The government said the sides had agreed to draft a road map for talks. A statement after the meeting indicated President Hosni Mubarak would stay in power to oversee changes, which is likely to anger protesters in Cairo's Tahrir Square demanding he leave now.
"Representatives from all political parties, civil societies and the council of Wise Men met with Vice President Omar Suleimen today and agreed to draft a road map," a cabinet spokesman said.
He said the meeting did not include the views of youth activists, who have been the driving force of protests against Mubarak's 30-year rule.

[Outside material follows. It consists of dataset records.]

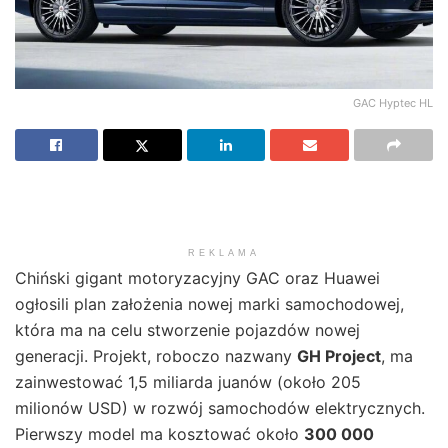
GAC Hyptec HL
REKLAMA
Chiński gigant motoryzacyjny GAC oraz Huawei
ogłosili plan założenia nowej marki samochodowej,
która ma na celu stworzenie pojazdów nowej
generacji. Projekt, roboczo nazwany
GH Project
, ma
zainwestować 1,5 miliarda juanów (około 205
milionów USD) w rozwój samochodów elektrycznych.
Pierwszy model ma kosztować około
300 000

Abdel Monem Aboul Fotouh, a senior member of the opposition Muslim Brotherhood which joined the talks despite the fact it is officially banned, said the government statement represented "good intentions but does not include any solid changes".
"We need President Mubarak to issue presidential decrees to change articles 76, 77, dissolve the parliament, release all political detainees the government knows very well, end emergency status," he said.
"Until then, the youth will remain on the streets and at the same time, discussions will continue," he said.
Aboul Fotouh was referring to an article of the constitution covering presidential elections, which now effectively put Mubarak's ruling party in a position to choose the next president, and another that allows the president to run for unlimited presidential terms.
According to a statement issued by the government, the sides agreed to form a committee to study constitutional and other reforms to propose changes by the first week of March.
The statement also said the sides agreed on lifting the state of emergency based on the "security situation". Critics say emergency law, in force for decades, was used to stifle dissent.
"The meeting was positive in general but it is only the beginning. We appreciated Omar Suleiman meeting with us independently after a general meeting with all political forces," Mustafa Naggar, coordinator for Mohamed ElBaradei's National Association for Change, said after the talks.
"We demanded a full democratic transformation and not partial reforms. But Suleiman responded: 'Democracy comes in stages and I am keen that there is a peaceful transitional period and civilian rule'."
Many of the opposition parties, including the Brotherhood, had said they would not meet any government representatives before Mubarak left power. The Brotherhood said on Saturday it had the right to abandon talks if they were not going anywhere.
On Saturday, Suleiman met prominent independent and mainstream opposition figures to go through possible options for a transition of power.
The group, calling themselves "The Council of Wise Men", have proposed a compromise whereby Mubarak signs over his powers to Suleiman but remains in office in a ceremonial capacity.
Their idea is for Suleiman to lead a transitional administration charged with carrying out political reform. He has urged the demonstrators to go home and help the country return to work.
Publicly at least, Suleiman, intelligence chief until Mubarak appointed him his deputy last month, appears to be taking the leading role in charting Egypt's future.